EXERCISE INPUTS: Begin
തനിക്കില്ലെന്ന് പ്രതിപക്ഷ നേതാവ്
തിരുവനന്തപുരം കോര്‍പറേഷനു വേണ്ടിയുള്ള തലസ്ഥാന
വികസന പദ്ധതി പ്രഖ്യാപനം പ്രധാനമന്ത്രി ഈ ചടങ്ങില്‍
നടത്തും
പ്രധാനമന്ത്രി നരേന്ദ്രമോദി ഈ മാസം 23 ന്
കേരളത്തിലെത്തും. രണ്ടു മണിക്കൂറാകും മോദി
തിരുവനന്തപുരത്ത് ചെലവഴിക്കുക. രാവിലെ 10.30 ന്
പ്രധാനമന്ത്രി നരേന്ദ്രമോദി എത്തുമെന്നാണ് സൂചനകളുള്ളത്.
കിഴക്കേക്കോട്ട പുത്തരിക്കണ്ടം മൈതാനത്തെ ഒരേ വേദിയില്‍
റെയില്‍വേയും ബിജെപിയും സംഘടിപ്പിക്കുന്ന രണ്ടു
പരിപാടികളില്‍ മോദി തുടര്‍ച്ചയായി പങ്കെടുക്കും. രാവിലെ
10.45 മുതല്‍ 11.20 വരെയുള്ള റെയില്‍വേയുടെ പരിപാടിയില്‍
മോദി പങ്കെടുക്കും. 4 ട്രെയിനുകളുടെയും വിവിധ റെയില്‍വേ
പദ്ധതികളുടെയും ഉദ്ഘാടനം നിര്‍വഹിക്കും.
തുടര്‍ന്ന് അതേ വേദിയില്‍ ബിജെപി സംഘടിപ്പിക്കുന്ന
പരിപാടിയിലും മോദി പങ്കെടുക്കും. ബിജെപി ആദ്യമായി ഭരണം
EXERCISE INPUTS: End
— WORK TO COMPLETE —
Return the lines beginning at the one that contains "പദ്ധതികളുടെയും ഉദ്ഘാടനം നിര്‍വഹിക്കും." and continuing through the last line of the data, exactly as they stand and without any others.

— SOLVED EXERCISE —
പദ്ധതികളുടെയും ഉദ്ഘാടനം നിര്‍വഹിക്കും.
തുടര്‍ന്ന് അതേ വേദിയില്‍ ബിജെപി സംഘടിപ്പിക്കുന്ന
പരിപാടിയിലും മോദി പങ്കെടുക്കും. ബിജെപി ആദ്യമായി ഭരണം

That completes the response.